--- START ---
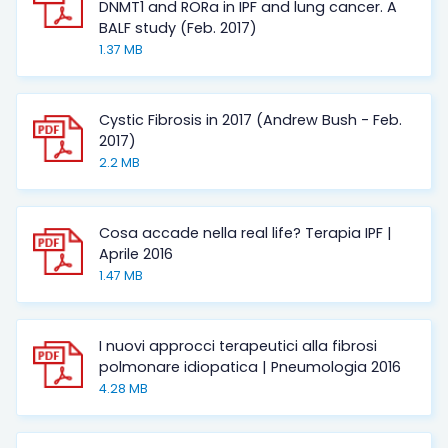
DNMT1 and RORa in IPF and lung cancer. A
BALF study (Feb. 2017)
1.37 MB
Cystic Fibrosis in 2017 (Andrew Bush - Feb.
2017)
2.2 MB
Cosa accade nella real life? Terapia IPF |
Aprile 2016
1.47 MB
I nuovi approcci terapeutici alla fibrosi
polmonare idiopatica | Pneumologia 2016
4.28 MB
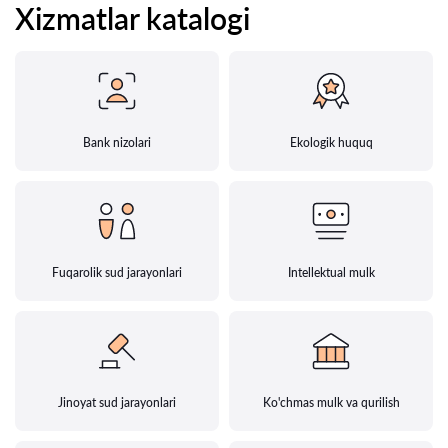
Xizmatlar katalogi
Bank nizolari
Ekologik huquq
Fuqarolik sud jarayonlari
Intellektual mulk
Jinoyat sud jarayonlari
Ko'chmas mulk va qurilish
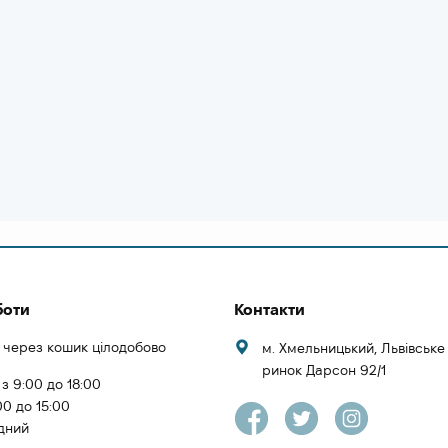
боти
Контакти
 через кошик цілодобово
м. Хмельницький, Львівськ
ринок Дарсон 92/1
 з 9:00 до 18:00
00 до 15:00
ідний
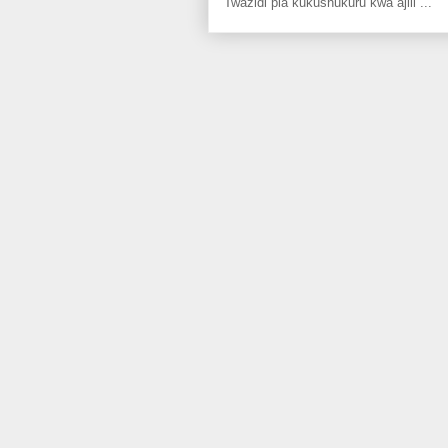
Twazidi pia kukushukuru kwa ajili ...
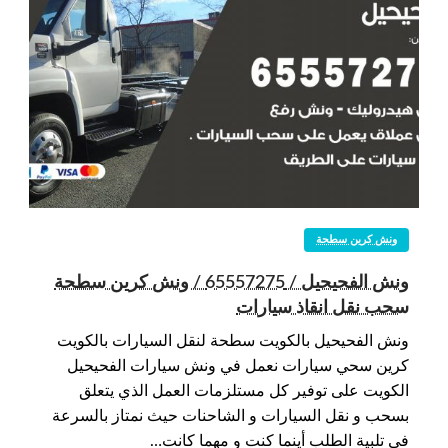
ونش كرين سطحة
ونش الفحيحيل / 65557275 / ونش كرين سطحة
سحب نقل انقاذ سيارات
ونش الفحيحيل بالكويت سطحة لنقل السيارات بالكويت
كرين سحي سيارات نعمل في ونش سيارات الفحيحيل
الكويت على توفير كل مستلزمات العمل الذي يتعلق
بسحب و نقل السيارات و الشاحنات حيث نمتاز بالسرعة
في تلبية الطلب أينما كنت و مهما كانت…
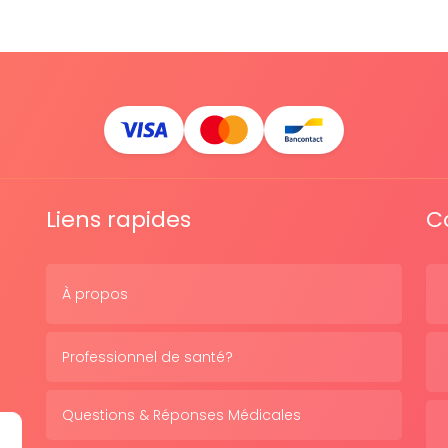
Liens rapides
C
À propos
Professionnel de santé?
Questions & Réponses Médicales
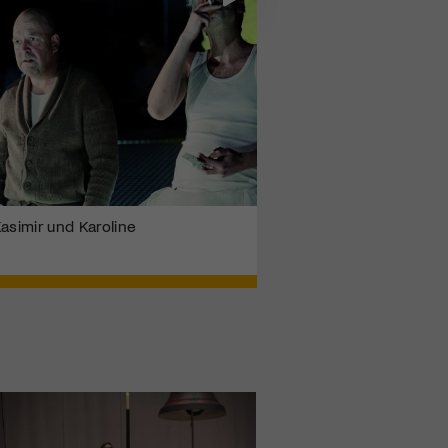
Kasimir und Karoline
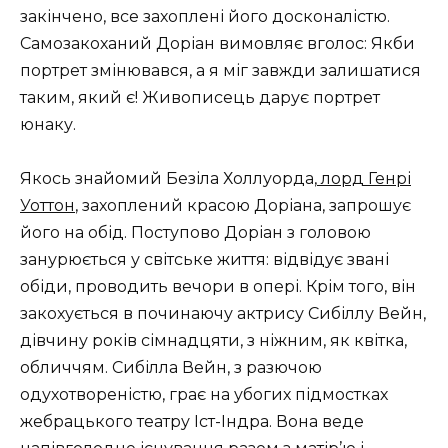
закінчено, все захоплені його досконалістю.
Самозакоханий Доріан вимовляє вголос: Якби
портрет змінювався, а я міг завжди залишатися
таким, який є! Живописець дарує портрет
юнаку.
Якось знайомий Безіла Холлуорда,
лорд Генрі
Уоттон
, захоплений красою Доріана, запрошує
його на обід. Поступово Доріан з головою
занурюється у світське життя: відвідує звані
обіди, проводить вечори в опері. Крім того, він
закохується в починаючу актрису Сибіллу Вейн,
дівчину років сімнадцяти, з ніжним, як квітка,
обличчям. Сибілла Вейн, з разючою
одухотвореністю, грає на убогих підмостках
жебрацького театру Іст-Індра. Вона веде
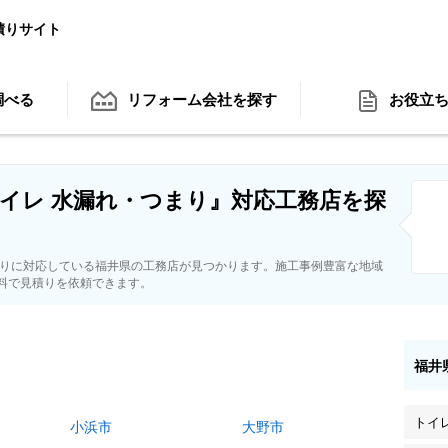
積りサイト
調べる
リフォーム会社
を探す
お役立
イレ 水漏れ・つまり』対応工務店を探
まりに対応している福井県の工務店が見つかります。施工事例豊富な地域
料で見積りを依頼できます。
福井
トイ
小浜市
大野市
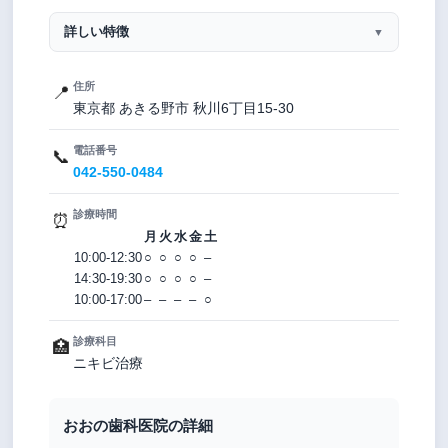
詳しい特徴
▼
住所
📍
東京都 あきる野市 秋川6丁目15-30
電話番号
📞
042-550-0484
診療時間
⏰
月
火
水
金
土
10:00-12:30
○
○
○
○
–
14:30-19:30
○
○
○
○
–
10:00-17:00
–
–
–
–
○
診療科目
🏥
ニキビ治療
おおの歯科医院の詳細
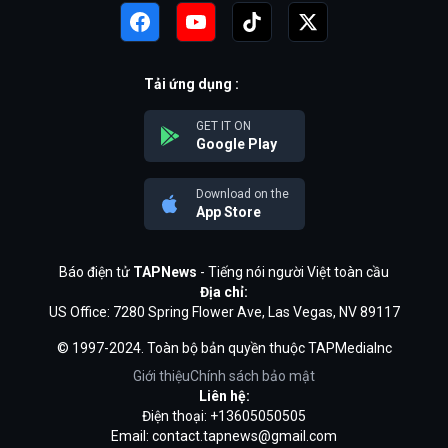
Tải ứng dụng :
GET IT ON
Google Play
Download on the
App Store
Báo điện tử
TAPNews
- Tiếng nói người Việt toàn cầu
Địa chỉ:
US Office: 7280 Spring Flower Ave, Las Vegas, NV 89117
© 1997-2024. Toàn bộ bản quyền thuộc TAPMediaInc
Giới thiệu
Chính sách bảo mật
Liên hệ:
Điện thoại: +13605050505
Email:
contact.tapnews@gmail.com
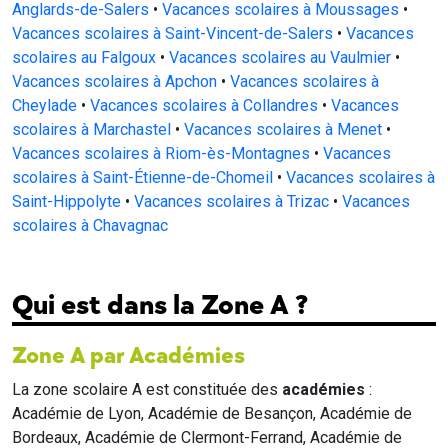
Anglards-de-Salers
•
Vacances scolaires à Moussages
•
Vacances scolaires à Saint-Vincent-de-Salers
•
Vacances
scolaires au Falgoux
•
Vacances scolaires au Vaulmier
•
Vacances scolaires à Apchon
•
Vacances scolaires à
Cheylade
•
Vacances scolaires à Collandres
•
Vacances
scolaires à Marchastel
•
Vacances scolaires à Menet
•
Vacances scolaires à Riom-ès-Montagnes
•
Vacances
scolaires à Saint-Étienne-de-Chomeil
•
Vacances scolaires à
Saint-Hippolyte
•
Vacances scolaires à Trizac
•
Vacances
scolaires à Chavagnac
Qui est dans la Zone A ?
Zone A par Académies
La zone scolaire A est constituée des
académies
:
Académie de Lyon, Académie de Besançon, Académie de
Bordeaux, Académie de Clermont-Ferrand, Académie de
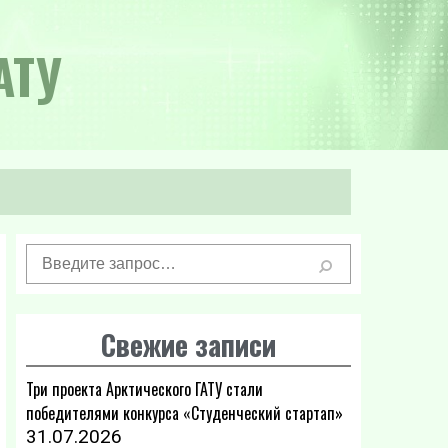
АТУ
Свежие записи
Три проекта Арктического ГАТУ стали
победителями конкурса «Студенческий стартап»
31.07.2026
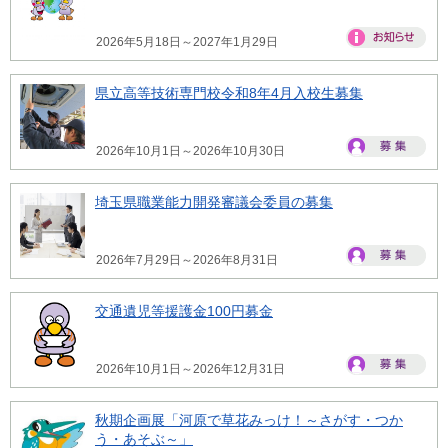
2026年5月18日～2027年1月29日
県立高等技術専門校令和8年4月入校生募集
2026年10月1日～2026年10月30日
埼玉県職業能力開発審議会委員の募集
2026年7月29日～2026年8月31日
交通遺児等援護金100円募金
2026年10月1日～2026年12月31日
秋期企画展「河原で草花みっけ！～さがす・つか
う・あそぶ～」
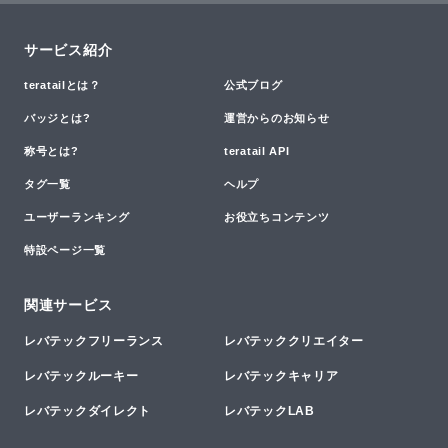
サービス紹介
teratailとは？
公式ブログ
バッジとは?
運営からのお知らせ
称号とは?
teratail API
タグ一覧
ヘルプ
ユーザーランキング
お役立ちコンテンツ
特設ページ一覧
関連サービス
レバテックフリーランス
レバテッククリエイター
レバテックルーキー
レバテックキャリア
レバテックダイレクト
レバテックLAB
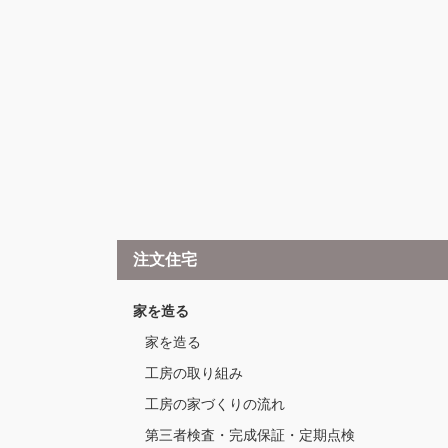
注文住宅
家を造る
家を造る
工房の取り組み
工房の家づくりの流れ
第三者検査・完成保証・定期点検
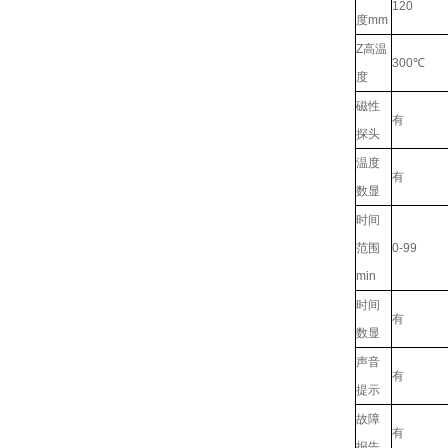
120
度mm
Z高温
300℃
度
磁性
有
探头
温度
有
数显
时间
范围
0-99
min
时间
有
数显
声音
有
提示
故障
有
报告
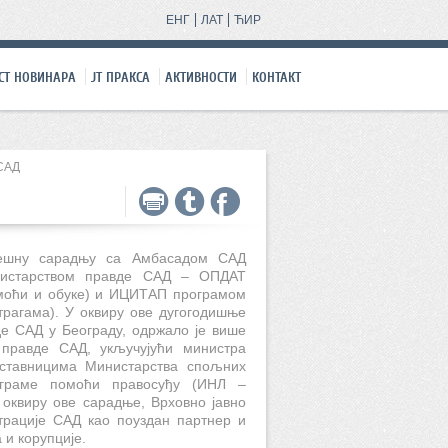
ЕНГ
ЛАТ
ЋИР
СТ НОВИНАРА
ЈТ ПРАКСA
АКТИВНОСТИ
КОНТАКТ
САД
спешну сарадњу са Амбасадом САД
нистарством правде САД – ОПДАТ
омоћи и обуке) и ИЦИТАП програмом
трагама). У оквиру ове дугогодишње
де САД у Београду, одржало је више
 правде САД, укључујући министра
дставницима Министарства спољних
граме помоћи правосуђу (ИНЛ –
 оквиру ове сарадње, Врховно јавно
трације САД као поуздан партнер и
 и корупције.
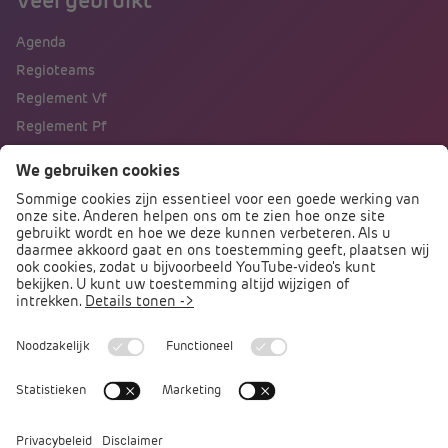
Veel gebruikt
Agenda
Regioteams
Reglement Vf
Reglement Pf
Naar portalen
Direct naar
Podcast PO praat
Arbocatalogus PO
Arbomeester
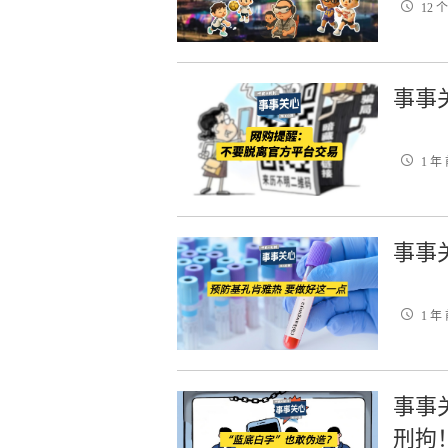
12 
事事
1 年
事事
1 年
事事
刑拘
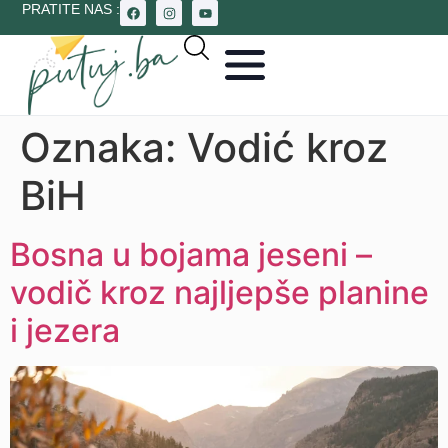
PRATITE NAS :
Oznaka:
Vodić kroz
BiH
Bosna u bojama jeseni –
vodič kroz najljepše planine
i jezera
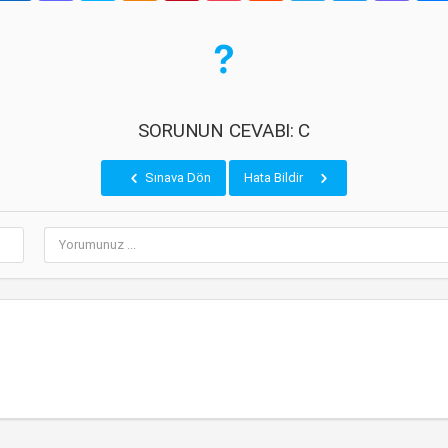
SORUNUN CEVABI: C
Sınava Dön
Hata Bildir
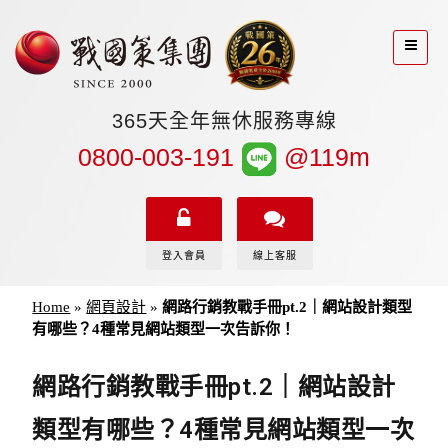
365天全年無休服務專線
0800-003-191
@119m
登入會員
線上客服
Home
»
網頁設計
»
網路行銷教戰手冊pt.2｜網站設計類型
有哪些？4種常見網站類型一次告訴你！
網路行銷教戰手冊pt.2｜網站設計
類型有哪些？4種常見網站類型一次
--- END ---
--- TASK TO COMPLETE ---
Count the lines in the entries that hold the word "jarayonlari", and give nothing but the total.

--- RESPONSE TO THIS EXERCISE ---
2